Set the records down again, exactly, without their images.

##### Input records #####

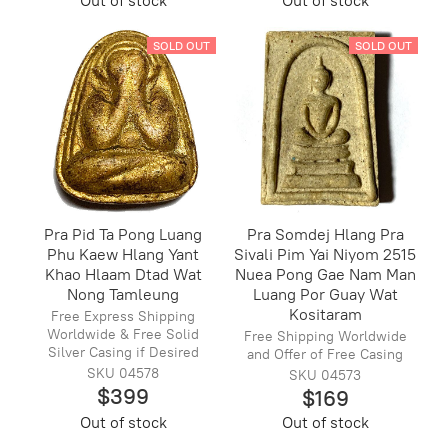
Out of stock
Out of stock
SOLD OUT
SOLD OUT
Pra Pid Ta Pong Luang
Pra Somdej Hlang Pra
Phu Kaew Hlang Yant
Sivali Pim Yai Niyom 2515
Khao Hlaam Dtad Wat
Nuea Pong Gae Nam Man
Nong Tamleung
Luang Por Guay Wat
Kositaram
Free Express Shipping
Worldwide & Free Solid
Free Shipping Worldwide
Silver Casing if Desired
and Offer of Free Casing
SKU 04578
SKU 04573
$399
$169
Out of stock
Out of stock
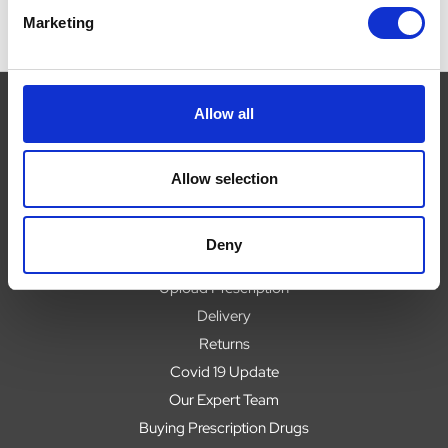
Marketing
Allow all
Navigate
Allow selection
About
Help
Deny
Contact
Upload Prescription
Delivery
Returns
Covid 19 Update
Our Expert Team
Buying Prescription Drugs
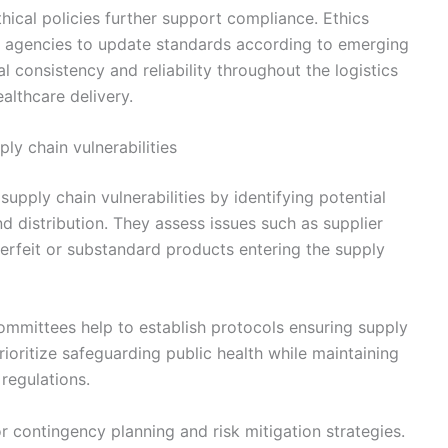
thical policies further support compliance. Ethics
y agencies to update standards according to emerging
l consistency and reliability throughout the logistics
ealthcare delivery.
ly chain vulnerabilities
upply chain vulnerabilities by identifying potential
d distribution. They assess issues such as supplier
nterfeit or substandard products entering the supply
ommittees help to establish protocols ensuring supply
rioritize safeguarding public health while maintaining
regulations.
 contingency planning and risk mitigation strategies.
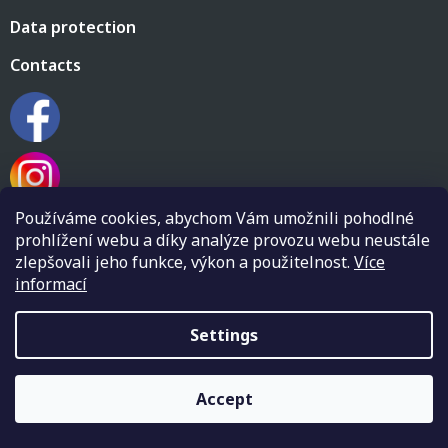
Data protection
Contacts
Používáme cookies, abychom Vám umožnili pohodlné
prohlížení webu a díky analýze provozu webu neustále
zlepšovali jeho funkce, výkon a použitelnost.
Více
informací
Created by Shoptet
Settings
Copyright 2026
Flamenco shop Flamenkin
. All rights
Accept
reserved.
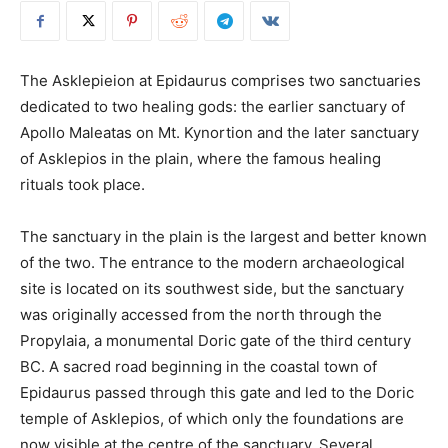
The Asklepieion at Epidaurus comprises two sanctuaries
dedicated to two healing gods: the earlier sanctuary of
Apollo Maleatas on Mt. Kynortion and the later sanctuary
of Asklepios in the plain, where the famous healing
rituals took place.
The sanctuary in the plain is the largest and better known
of the two. The entrance to the modern archaeological
site is located on its southwest side, but the sanctuary
was originally accessed from the north through the
Propylaia, a monumental Doric gate of the third century
BC. A sacred road beginning in the coastal town of
Epidaurus passed through this gate and led to the Doric
temple of Asklepios, of which only the foundations are
now visible at the centre of the sanctuary. Several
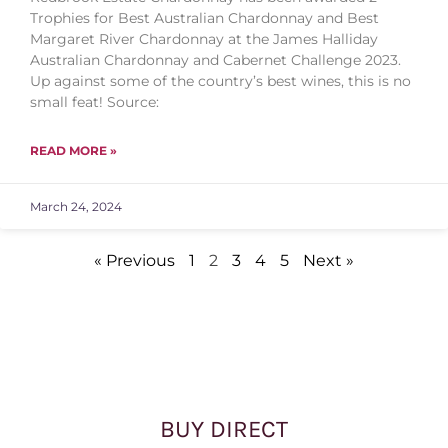
Trophies for Best Australian Chardonnay and Best
Margaret River Chardonnay at the James Halliday
Australian Chardonnay and Cabernet Challenge 2023.
Up against some of the country’s best wines, this is no
small feat! Source:
READ MORE »
March 24, 2024
« Previous
1
2
3
4
5
Next »
BUY DIRECT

#####

**Response**
Out of stock
Out of stock
SOLD OUT
SOLD OUT
Pra Pid Ta Pong Luang
Pra Somdej Hlang Pra
Phu Kaew Hlang Yant
Sivali Pim Yai Niyom 2515
Khao Hlaam Dtad Wat
Nuea Pong Gae Nam Man
Nong Tamleung
Luang Por Guay Wat
Kositaram
Free Express Shipping
Worldwide & Free Solid
Free Shipping Worldwide
Silver Casing if Desired
and Offer of Free Casing
SKU 04578
SKU 04573
$399
$169
Out of stock
Out of stock
Marketing
Allow all
Navigate
Allow selection
About
Help
Deny
Contact
Upload Prescription
Delivery
Returns
Covid 19 Update
Our Expert Team
Buying Prescription Drugs
thical policies further support compliance. Ethics
y agencies to update standards according to emerging
l consistency and reliability throughout the logistics
ealthcare delivery.
ly chain vulnerabilities
upply chain vulnerabilities by identifying potential
d distribution. They assess issues such as supplier
nterfeit or substandard products entering the supply
ommittees help to establish protocols ensuring supply
rioritize safeguarding public health while maintaining
regulations.
 contingency planning and risk mitigation strategies.
Data protection
Contacts
Používáme cookies, abychom Vám umožnili pohodlné
prohlížení webu a díky analýze provozu webu neustále
zlepšovali jeho funkce, výkon a použitelnost.
Více
informací
Created by Shoptet
Settings
Copyright 2026
Flamenco shop Flamenkin
. All rights
Accept
reserved.
The Asklepieion at Epidaurus comprises two sanctuaries
dedicated to two healing gods: the earlier sanctuary of
Apollo Maleatas on Mt. Kynortion and the later sanctuary
of Asklepios in the plain, where the famous healing
rituals took place.
The sanctuary in the plain is the largest and better known
of the two. The entrance to the modern archaeological
site is located on its southwest side, but the sanctuary
was originally accessed from the north through the
Propylaia, a monumental Doric gate of the third century
BC. A sacred road beginning in the coastal town of
Epidaurus passed through this gate and led to the Doric
temple of Asklepios, of which only the foundations are
now visible at the centre of the sanctuary. Several
Trophies for Best Australian Chardonnay and Best
Margaret River Chardonnay at the James Halliday
Australian Chardonnay and Cabernet Challenge 2023.
Up against some of the country’s best wines, this is no
small feat! Source:
READ MORE »
March 24, 2024
« Previous
1
2
3
4
5
Next »
BUY DIRECT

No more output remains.